* **Exercise prompt**
When you reach the line containing "calculations involving multiple" in the data below, begin returning lines exactly as written, and stop once the line containing "When converting grams" has been returned.

(Transcribed page contents)
####

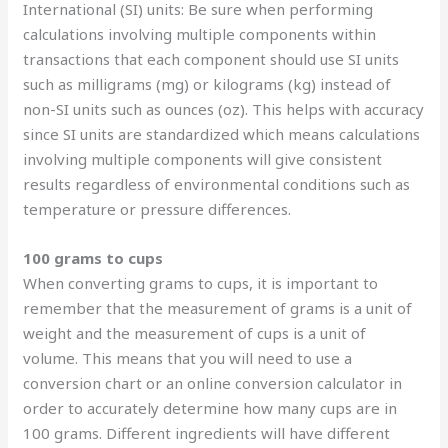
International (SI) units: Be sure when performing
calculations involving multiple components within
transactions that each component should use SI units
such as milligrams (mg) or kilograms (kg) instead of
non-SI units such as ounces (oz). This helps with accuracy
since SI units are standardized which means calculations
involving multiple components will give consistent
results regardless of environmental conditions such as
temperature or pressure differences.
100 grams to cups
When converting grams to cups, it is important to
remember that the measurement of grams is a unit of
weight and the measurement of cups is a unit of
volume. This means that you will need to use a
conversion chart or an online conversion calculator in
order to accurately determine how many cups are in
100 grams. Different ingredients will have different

####

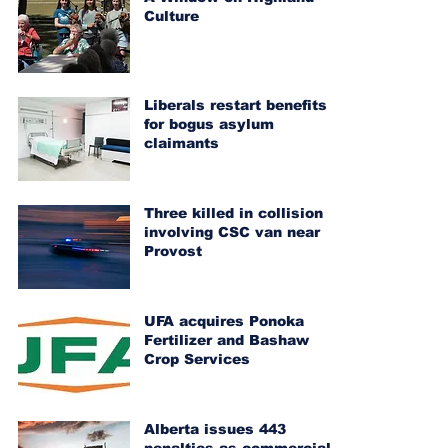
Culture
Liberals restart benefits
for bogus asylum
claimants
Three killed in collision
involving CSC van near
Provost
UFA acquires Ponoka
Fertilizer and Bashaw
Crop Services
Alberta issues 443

####

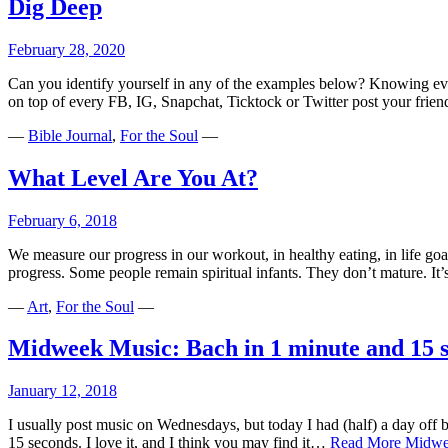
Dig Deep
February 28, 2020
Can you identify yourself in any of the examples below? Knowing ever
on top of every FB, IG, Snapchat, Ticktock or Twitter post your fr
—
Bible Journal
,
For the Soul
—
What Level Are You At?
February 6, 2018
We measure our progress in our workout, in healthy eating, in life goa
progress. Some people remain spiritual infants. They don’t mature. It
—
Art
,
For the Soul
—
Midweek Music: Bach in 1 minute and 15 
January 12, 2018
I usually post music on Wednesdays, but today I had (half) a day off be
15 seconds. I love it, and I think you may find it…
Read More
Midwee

####

* **Written solution**
calculations involving multiple components within
transactions that each component should use SI units
such as milligrams (mg) or kilograms (kg) instead of
non-SI units such as ounces (oz). This helps with accuracy
since SI units are standardized which means calculations
involving multiple components will give consistent
results regardless of environmental conditions such as
temperature or pressure differences.
100 grams to cups
When converting grams to cups, it is important to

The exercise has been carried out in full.